Your assignment
Each entry should be given again exactly, with any image left out.

== Provided information ==

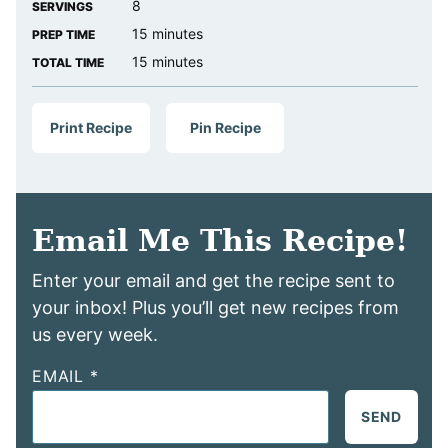
8
SERVINGS
minutes
15
minutes
PREP TIME
minutes
15
minutes
TOTAL TIME
Print Recipe
Pin Recipe
Email Me This Recipe!
Enter your email and get the recipe sent to
your inbox! Plus you’ll get new recipes from
us every week.
EMAIL
*
SEND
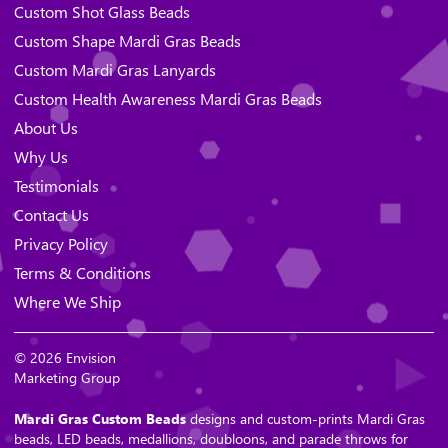
Custom Shot Glass Beads
Custom Shape Mardi Gras Beads
Custom Mardi Gras Lanyards
Custom Health Awareness Mardi Gras Beads
About Us
Why Us
Testimonials
Contact Us
Privacy Policy
Terms & Conditions
Where We Ship
© 2026 Envision
Marketing Group
Mardi Gras Custom Beads
designs and custom-prints Mardi Gras
beads, LED beads, medallions, doubloons, and parade throws for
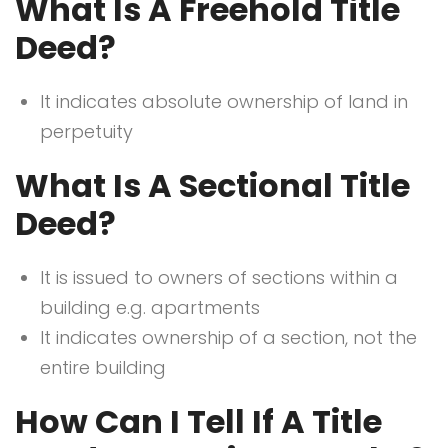
What Is A Freehold Title
Deed?
It indicates absolute ownership of land in
perpetuity
What Is A Sectional Title
Deed?
It is issued to owners of sections within a
building e.g. apartments
It indicates ownership of a section, not the
entire building
How Can I Tell If A Title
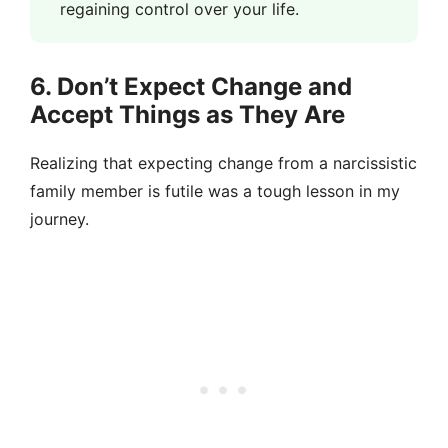
regaining control over your life.
6. Don’t Expect Change and
Accept Things as They Are
Realizing that expecting change from a narcissistic
family member is futile was a tough lesson in my
journey.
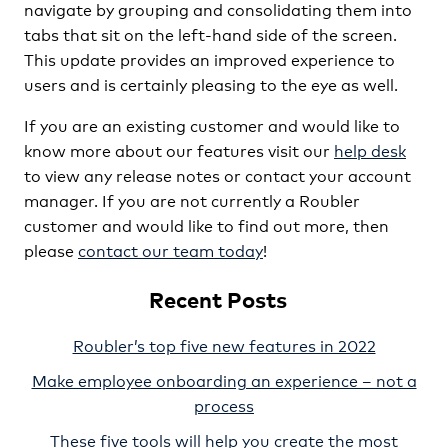
navigate by grouping and consolidating them into
tabs that sit on the left-hand side of the screen.
This update provides an improved experience to
users and is certainly pleasing to the eye as well.
If you are an existing customer and would like to
know more about our features visit our
help desk
to view any release notes or contact your account
manager. If you are not currently a Roubler
customer and would like to find out more, then
please
contact our team today
!
Recent Posts
Roubler’s top five new features in 2022
Make employee onboarding an experience – not a
process
These five tools will help you create the most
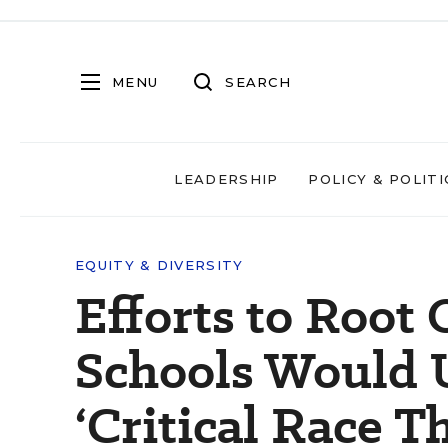
MENU
SEARCH
LEADERSHIP
POLICY & POLITI
EQUITY & DIVERSITY
Efforts to Root
Schools Would 
‘Critical Race Th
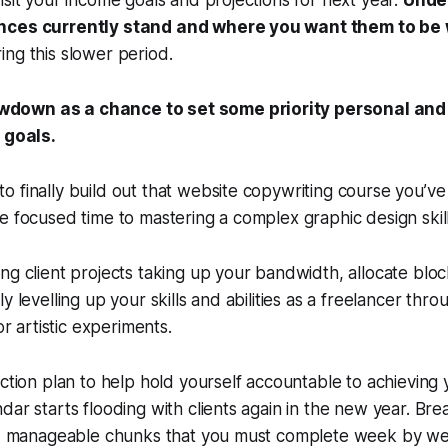
isit your income goals and projections for next year.
Unde
nces currently stand and where you want them to be w
ing this slower period.
owdown as a chance to set some priority personal and
goals.
 finally build out that website copywriting course you’ve
e focused time to mastering a complex graphic design skill
ng client projects taking up your bandwidth, allocate bloc
y levelling up your skills and abilities as a freelancer thro
or artistic experiments.
action plan to help hold yourself accountable to achieving 
dar starts flooding with clients again in the new year. Br
er, manageable chunks that you must complete week by w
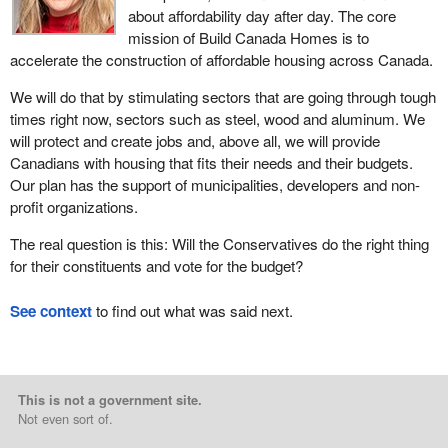
about affordability day after day. The core
mission of Build Canada Homes is to
accelerate the construction of affordable housing across Canada.
We will do that by stimulating sectors that are going through tough
times right now, sectors such as steel, wood and aluminum. We
will protect and create jobs and, above all, we will provide
Canadians with housing that fits their needs and their budgets.
Our plan has the support of municipalities, developers and non-
profit organizations.
The real question is this: Will the Conservatives do the right thing
for their constituents and vote for the budget?
See context
to find out what was said next.
This is not a government site.
Not even sort of.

===

Your solution
8
SERVINGS
minutes
15
minutes
PREP TIME
minutes
15
minutes
TOTAL TIME
Print Recipe
Pin Recipe
Email Me This Recipe!
Enter your email and get the recipe sent to
your inbox! Plus you’ll get new recipes from
us every week.
EMAIL
*
SEND
Custom Shot Glass Beads
Custom Shape Mardi Gras Beads
Custom Mardi Gras Lanyards
Custom Health Awareness Mardi Gras Beads
About Us
Why Us
Testimonials
Contact Us
Privacy Policy
Terms & Conditions
Where We Ship
© 2026 Envision
Marketing Group
Mardi Gras Custom Beads
designs and custom-prints Mardi Gras
beads, LED beads, medallions, doubloons, and parade throws for
What Is A Freehold Title
Deed?
It indicates absolute ownership of land in
perpetuity
What Is A Sectional Title
Deed?
It is issued to owners of sections within a
building e.g. apartments
It indicates ownership of a section, not the
entire building
How Can I Tell If A Title
regaining control over your life.
6. Don’t Expect Change and
Accept Things as They Are
Realizing that expecting change from a narcissistic
family member is futile was a tough lesson in my
journey.
navigate by grouping and consolidating them into
tabs that sit on the left-hand side of the screen.
This update provides an improved experience to
users and is certainly pleasing to the eye as well.
If you are an existing customer and would like to
know more about our features visit our
help desk
to view any release notes or contact your account
manager. If you are not currently a Roubler
customer and would like to find out more, then
please
contact our team today
!
Recent Posts
Roubler’s top five new features in 2022
Make employee onboarding an experience – not a
process
These five tools will help you create the most
MENU
SEARCH
LEADERSHIP
POLICY & POLITI
EQUITY & DIVERSITY
Efforts to Root
Schools Would 
‘Critical Race Th
isit your income goals and projections for next year.
Unde
nces currently stand and where you want them to be w
ing this slower period.
owdown as a chance to set some priority personal and
goals.
 finally build out that website copywriting course you’ve
e focused time to mastering a complex graphic design skill
ng client projects taking up your bandwidth, allocate bloc
y levelling up your skills and abilities as a freelancer thro
or artistic experiments.
action plan to help hold yourself accountable to achieving 
dar starts flooding with clients again in the new year. Br
er, manageable chunks that you must complete week by w
about affordability day after day. The core
mission of Build Canada Homes is to
accelerate the construction of affordable housing across Canada.
We will do that by stimulating sectors that are going through tough
times right now, sectors such as steel, wood and aluminum. We
will protect and create jobs and, above all, we will provide
Canadians with housing that fits their needs and their budgets.
Our plan has the support of municipalities, developers and non-
profit organizations.
The real question is this: Will the Conservatives do the right thing
for their constituents and vote for the budget?
See context
to find out what was said next.
This is not a government site.
Not even sort of.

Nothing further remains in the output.